All that is needed is the run of lines from the top of the entries to the line with "e prejuízos materiais.", that line included, repeated exactly and free of pictures.

[Page-level text extractions]
====

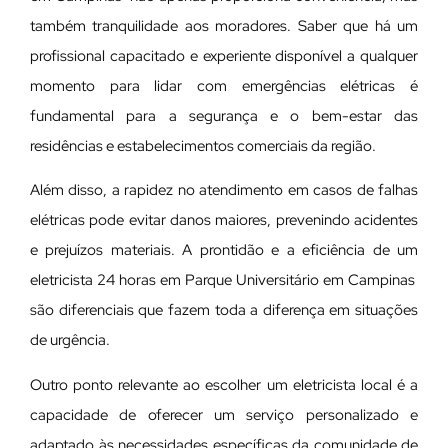
também tranquilidade aos moradores. Saber que há um
profissional capacitado e experiente disponível a qualquer
momento para lidar com emergências elétricas é
fundamental para a segurança e o bem-estar das
residências e estabelecimentos comerciais da região.
Além disso, a rapidez no atendimento em casos de falhas
elétricas pode evitar danos maiores, prevenindo acidentes
e prejuízos materiais. A prontidão e a eficiência de um
eletricista 24 horas em Parque Universitário em Campinas
são diferenciais que fazem toda a diferença em situações
de urgência.
Outro ponto relevante ao escolher um eletricista local é a
capacidade de oferecer um serviço personalizado e
adaptado às necessidades específicas da comunidade de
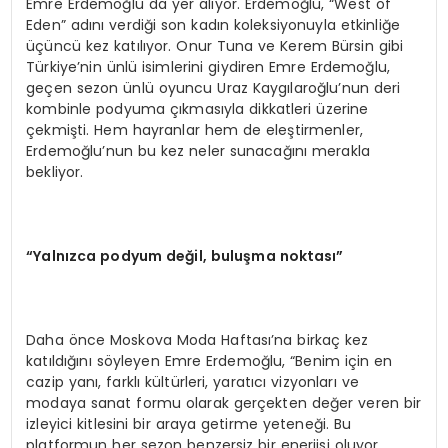
Emre Erdemoğlu da yer alıyor. Erdemoğlu, “West of
Eden” adını verdiği son kadın koleksiyonuyla etkinliğe
üçüncü kez katılıyor. Onur Tuna ve Kerem Bürsin gibi
Türkiye’nin ünlü isimlerini giydiren Emre Erdemoğlu,
geçen sezon ünlü oyuncu Uraz Kaygılaroğlu’nun deri
kombinle podyuma çıkmasıyla dikkatleri üzerine
çekmişti. Hem hayranlar hem de eleştirmenler,
Erdemoğlu’nun bu kez neler sunacağını merakla
bekliyor.
“
Yaln
ı
zca podyum de
ğ
il, bulu
ş
ma noktas
ı”
Daha önce Moskova Moda Haftası’na birkaç kez
katıldığını söyleyen Emre Erdemoğlu, “Benim için en
cazip yanı, farklı kültürleri, yaratıcı vizyonları ve
modaya sanat formu olarak gerçekten değer veren bir
izleyici kitlesini bir araya getirme yeteneği. Bu
platformun her sezon benzersiz bir enerjisi oluyor.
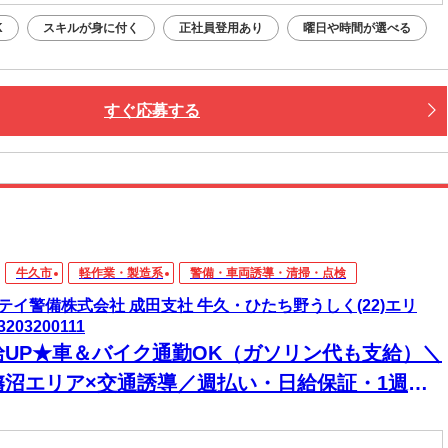
K
スキルが身に付く
正社員登用あり
曜日や時間が選べる
すぐ応募する
牛久市
軽作業・製造系
警備・車両誘導・清掃・点検
テイ警備株式会社 成田支社 牛久・ひたち野うしく(22)エリ
3203200111
給UP★車＆バイク通勤OK（ガソリン代も支給）＼
旛沼エリア×交通誘導／週払い・日給保証・1週間
のシフト提出・直行直帰OKなど…待遇・福利厚生
ど多数ご用意中◎未経験スタート9割以上！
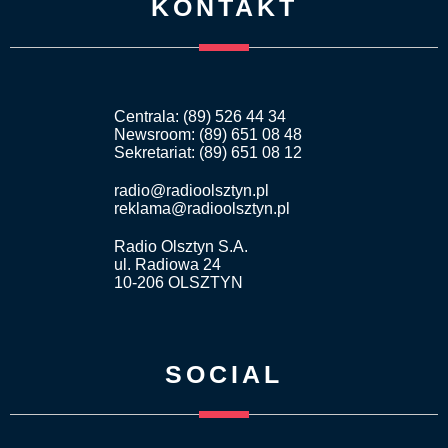
KONTAKT
Centrala: (89) 526 44 34
Newsroom: (89) 651 08 48
Sekretariat: (89) 651 08 12
radio@radioolsztyn.pl
reklama@radioolsztyn.pl
Radio Olsztyn S.A.
ul. Radiowa 24
10-206 OLSZTYN
SOCIAL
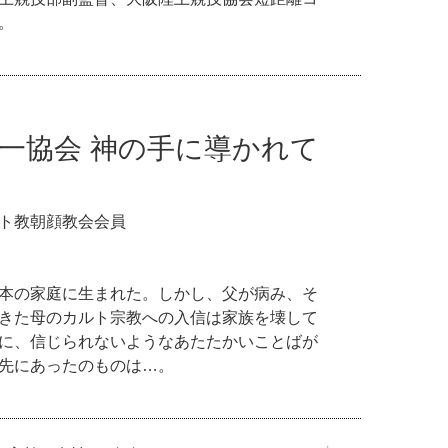
。
一協会 神の手に導かれて
ト教朝顔教会会員
本の家庭に生まれた。しかし、父が病み、そ
きた母のカルト宗教への入信は家族を壊して
に、信じられないようなあたたかいことばが
先にあったのものは…。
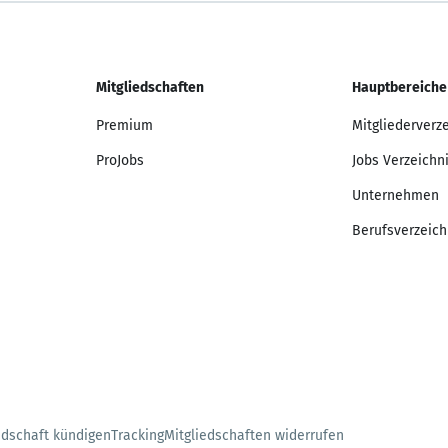
Mitgliedschaften
Hauptbereiche
Premium
Mitgliederverz
ProJobs
Jobs Verzeichn
Unternehmen
Berufsverzeich
edschaft kündigen
Tracking
Mitgliedschaften widerrufen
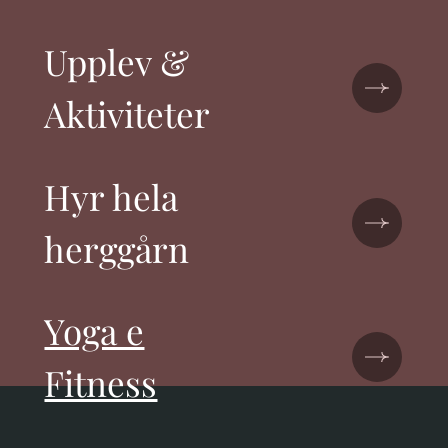
Upplev &
Aktiviteter
Hyr hela
herggårn
Yoga e
Fitness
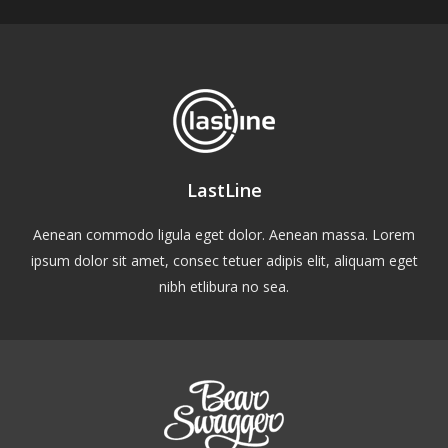
LastLine
Aenean commodo ligula eget dolor. Aenean massa. Lorem
ipsum dolor sit amet, consec tetuer adipis elit, aliquam eget
nibh etlibura no sea.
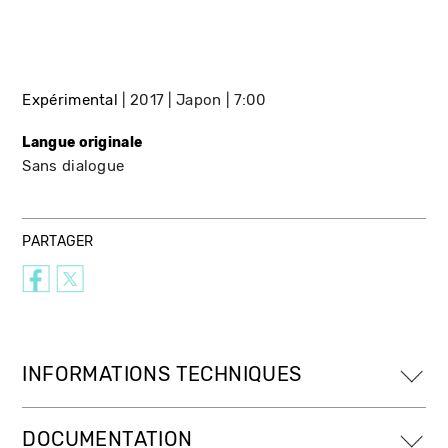
Expérimental
2017
Japon
7:00
Langue originale
Sans dialogue
PARTAGER
INFORMATIONS TECHNIQUES
DOCUMENTATION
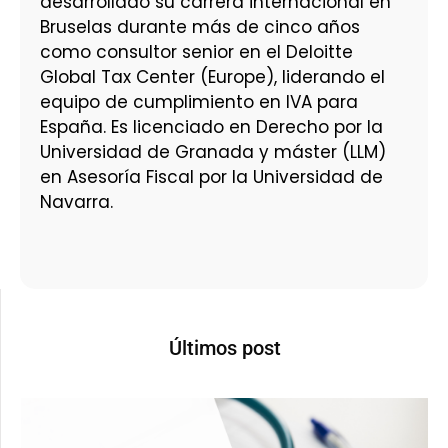
desarrollado su carrera internacional en
Bruselas durante más de cinco años
como consultor senior en el Deloitte
Global Tax Center (Europe), liderando el
equipo de cumplimiento en IVA para
España. Es licenciado en Derecho por la
Universidad de Granada y máster (LLM)
en Asesoría Fiscal por la Universidad de
Navarra.
Últimos post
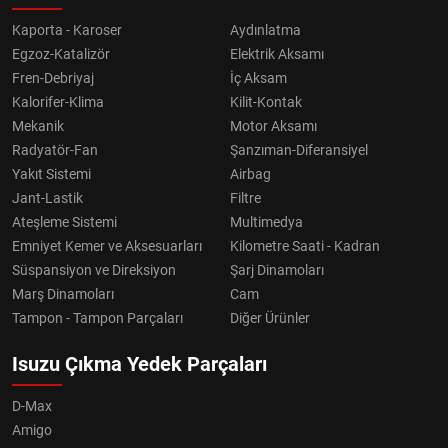
Kaporta - Karoser
Aydınlatma
Egzoz-Katalizör
Elektrik Aksamı
Fren-Debriyaj
İç Aksam
Kalorifer-Klima
Kilit-Kontak
Mekanik
Motor Aksamı
Radyatör-Fan
Şanzıman-Diferansiyel
Yakıt Sistemi
Airbag
Jant-Lastik
Filtre
Ateşleme Sistemi
Multimedya
Emniyet Kemer ve Aksesuarları
Kilometre Saati - Kadran
Süspansiyon ve Direksiyon
Şarj Dinamoları
Marş Dinamoları
Cam
Tampon - Tampon Parçaları
Diğer Ürünler
Isuzu Çıkma Yedek Parçaları
D-Max
Amigo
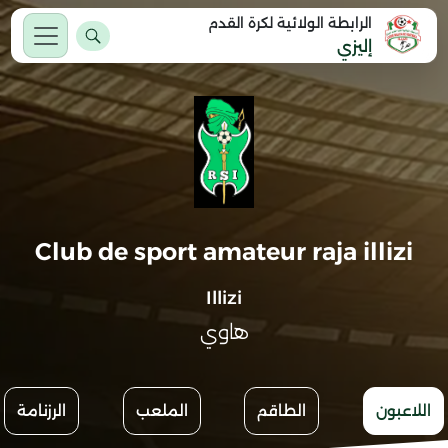
الرابطة الولائية لكرة القدم
إليزي
Club de sport amateur raja illizi
Illizi
هاوي
اللاعبون
الطاقم
الملعب
الرزنامة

====

| Result |
também tranquilidade aos moradores. Saber que há um
profissional capacitado e experiente disponível a qualquer
momento para lidar com emergências elétricas é
fundamental para a segurança e o bem-estar das
residências e estabelecimentos comerciais da região.
Além disso, a rapidez no atendimento em casos de falhas
elétricas pode evitar danos maiores, prevenindo acidentes
e prejuízos materiais. A prontidão e a eficiência de um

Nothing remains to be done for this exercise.